Power BI recently announced availability of a new license 'Premium Per User' which will allow small to medium size companies to access Premium features at a lower price point (as of 12/11/2020 price has not been published) . I was given a priority access to it and have been exploring all the premium features for the last few weeks. One of the key benefits of Premium is the ability to consume published datasets via XMLA endpoint. Instead of me describing it, you can read Microsoft's documentation for detailed description here.

To use XMLA endpoint, you will need to have a Premium workspace and enable the 'XMLA Endpoint' in capacity settings.

Capacity Settings > Power BI Premium > Workloads > XMLA Endpoint

image

In this blog post I will show how to setup connection to the XMLA endpoint and access Power BI datasets & measures within those datasets using Python in a Jupyter notebook. This blog post is written in a Jupyter notebook. I use Jupyter notebooks for data exploration, visualization and building machine learning models.
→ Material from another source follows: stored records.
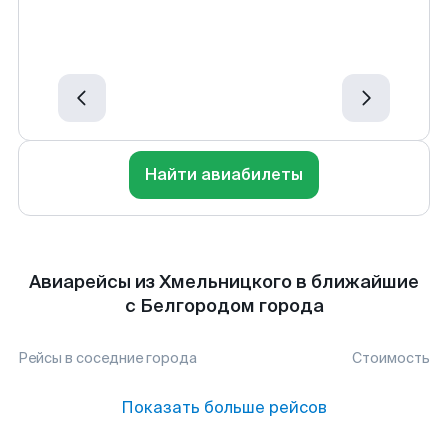
Найти авиабилеты
Авиарейсы из Хмельницкого в ближайшие
с Белгородом города
Рейсы в соседние города
Стоимость
Показать больше рейсов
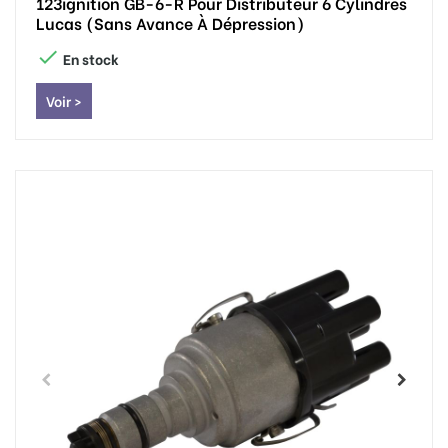
123ignition GB-6-R Pour Distributeur 6 Cylindres
Lucas (sans Avance À Dépression)

En stock
Voir >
Ability to consume published datasets in a notebook will be immensely helpful in my own workflow.

I took inspiration from David Elderveld's amazing 4-part blogposts on 'Jupyter as an External Tool for Power BI Desktop'. It really opened up lot of options that I didn't know existed, thanks David! I highly encourage you to read all the four posts to learn more about using Python with Power BI.

Secondly, none of this would be possible without the python-ssas module by Josh Dimarsky which enables TOM connection to Analysis Services.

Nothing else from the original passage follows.